» REQUIRED ACTION
Each line of the data below from the one holding "Zakaz wyjazdu do" to the one holding "Passende Produkte anzeigen", inclusive, is to be reproduced exactly; no other line belongs in the answer.
[Opening INPUT DATA section]
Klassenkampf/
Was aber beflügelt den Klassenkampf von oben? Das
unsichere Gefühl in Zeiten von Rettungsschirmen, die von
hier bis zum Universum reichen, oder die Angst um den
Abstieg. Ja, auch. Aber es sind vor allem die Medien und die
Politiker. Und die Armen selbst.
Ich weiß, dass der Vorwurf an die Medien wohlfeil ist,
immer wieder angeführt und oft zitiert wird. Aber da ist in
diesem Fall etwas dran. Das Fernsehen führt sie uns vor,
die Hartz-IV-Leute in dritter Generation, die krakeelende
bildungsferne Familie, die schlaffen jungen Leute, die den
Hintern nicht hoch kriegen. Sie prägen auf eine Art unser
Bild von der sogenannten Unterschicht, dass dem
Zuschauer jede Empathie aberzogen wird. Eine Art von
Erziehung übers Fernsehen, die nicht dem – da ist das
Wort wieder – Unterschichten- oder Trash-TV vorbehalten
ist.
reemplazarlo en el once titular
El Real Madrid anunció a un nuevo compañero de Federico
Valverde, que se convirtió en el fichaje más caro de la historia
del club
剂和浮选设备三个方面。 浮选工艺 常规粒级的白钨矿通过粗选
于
[Closing INPUT DATA section]
[Opening INPUT DATA section]
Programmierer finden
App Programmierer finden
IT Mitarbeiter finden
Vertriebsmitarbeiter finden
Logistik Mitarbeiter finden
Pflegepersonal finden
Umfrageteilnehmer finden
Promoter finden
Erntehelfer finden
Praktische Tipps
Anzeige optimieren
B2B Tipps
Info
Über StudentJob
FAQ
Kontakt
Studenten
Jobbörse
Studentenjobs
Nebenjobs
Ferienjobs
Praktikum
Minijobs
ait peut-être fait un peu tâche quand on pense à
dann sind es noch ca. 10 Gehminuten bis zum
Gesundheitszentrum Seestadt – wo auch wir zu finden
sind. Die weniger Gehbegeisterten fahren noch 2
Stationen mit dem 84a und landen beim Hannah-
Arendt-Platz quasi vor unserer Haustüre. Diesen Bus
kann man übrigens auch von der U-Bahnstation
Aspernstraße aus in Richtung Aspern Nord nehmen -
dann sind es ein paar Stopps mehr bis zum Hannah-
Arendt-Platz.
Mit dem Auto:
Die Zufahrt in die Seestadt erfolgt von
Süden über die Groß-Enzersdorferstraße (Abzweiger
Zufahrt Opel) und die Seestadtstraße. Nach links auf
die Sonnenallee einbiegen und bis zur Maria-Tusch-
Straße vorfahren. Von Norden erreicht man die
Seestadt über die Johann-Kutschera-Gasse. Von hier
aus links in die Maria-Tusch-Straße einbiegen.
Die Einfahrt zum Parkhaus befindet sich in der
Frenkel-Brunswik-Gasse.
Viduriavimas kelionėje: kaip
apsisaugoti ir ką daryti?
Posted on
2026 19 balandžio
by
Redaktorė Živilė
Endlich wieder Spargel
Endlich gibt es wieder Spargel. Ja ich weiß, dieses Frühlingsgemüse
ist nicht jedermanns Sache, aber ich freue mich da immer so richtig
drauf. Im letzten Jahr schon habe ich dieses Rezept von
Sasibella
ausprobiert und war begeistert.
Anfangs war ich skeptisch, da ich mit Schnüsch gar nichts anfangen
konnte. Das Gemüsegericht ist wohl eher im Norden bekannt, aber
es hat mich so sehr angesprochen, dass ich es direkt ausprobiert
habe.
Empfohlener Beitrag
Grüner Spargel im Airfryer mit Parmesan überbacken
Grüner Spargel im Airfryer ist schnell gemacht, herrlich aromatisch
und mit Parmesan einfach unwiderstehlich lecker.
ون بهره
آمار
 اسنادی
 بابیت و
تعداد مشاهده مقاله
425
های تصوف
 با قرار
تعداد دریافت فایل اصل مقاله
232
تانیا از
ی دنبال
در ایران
[Closing INPUT DATA section]
[Opening INPUT DATA section]
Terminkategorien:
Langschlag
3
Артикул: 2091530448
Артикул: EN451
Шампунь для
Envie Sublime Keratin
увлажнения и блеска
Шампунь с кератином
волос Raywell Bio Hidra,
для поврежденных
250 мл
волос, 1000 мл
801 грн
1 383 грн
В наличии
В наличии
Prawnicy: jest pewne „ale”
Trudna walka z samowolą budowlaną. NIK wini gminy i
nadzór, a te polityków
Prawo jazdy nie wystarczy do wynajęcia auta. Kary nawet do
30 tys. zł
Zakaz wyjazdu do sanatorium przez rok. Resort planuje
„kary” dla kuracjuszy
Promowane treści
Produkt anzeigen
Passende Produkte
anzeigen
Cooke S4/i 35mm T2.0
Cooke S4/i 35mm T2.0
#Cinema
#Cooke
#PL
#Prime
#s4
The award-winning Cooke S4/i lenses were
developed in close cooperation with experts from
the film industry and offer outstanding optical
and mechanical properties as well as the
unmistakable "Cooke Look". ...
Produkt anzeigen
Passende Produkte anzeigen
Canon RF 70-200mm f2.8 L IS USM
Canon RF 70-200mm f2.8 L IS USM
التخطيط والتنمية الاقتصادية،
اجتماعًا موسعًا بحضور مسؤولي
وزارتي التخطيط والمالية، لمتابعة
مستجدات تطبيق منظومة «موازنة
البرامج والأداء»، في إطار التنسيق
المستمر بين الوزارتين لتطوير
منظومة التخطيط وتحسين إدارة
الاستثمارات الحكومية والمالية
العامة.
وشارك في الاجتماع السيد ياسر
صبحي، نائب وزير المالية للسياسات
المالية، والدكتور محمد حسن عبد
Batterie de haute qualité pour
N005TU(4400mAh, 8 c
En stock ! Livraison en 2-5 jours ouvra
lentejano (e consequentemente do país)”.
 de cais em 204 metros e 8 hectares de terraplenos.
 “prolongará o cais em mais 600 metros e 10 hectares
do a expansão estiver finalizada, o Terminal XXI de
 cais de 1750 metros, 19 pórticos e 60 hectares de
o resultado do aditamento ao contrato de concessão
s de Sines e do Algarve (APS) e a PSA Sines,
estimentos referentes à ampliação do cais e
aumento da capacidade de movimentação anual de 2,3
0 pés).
[Closing INPUT DATA section]
» ANSWER AREA
Zakaz wyjazdu do sanatorium przez rok. Resort planuje
„kary” dla kuracjuszy
Promowane treści
Produkt anzeigen
Passende Produkte
anzeigen
Cooke S4/i 35mm T2.0
Cooke S4/i 35mm T2.0
#Cinema
#Cooke
#PL
#Prime
#s4
The award-winning Cooke S4/i lenses were
developed in close cooperation with experts from
the film industry and offer outstanding optical
and mechanical properties as well as the
unmistakable "Cooke Look". ...
Produkt anzeigen
Passende Produkte anzeigen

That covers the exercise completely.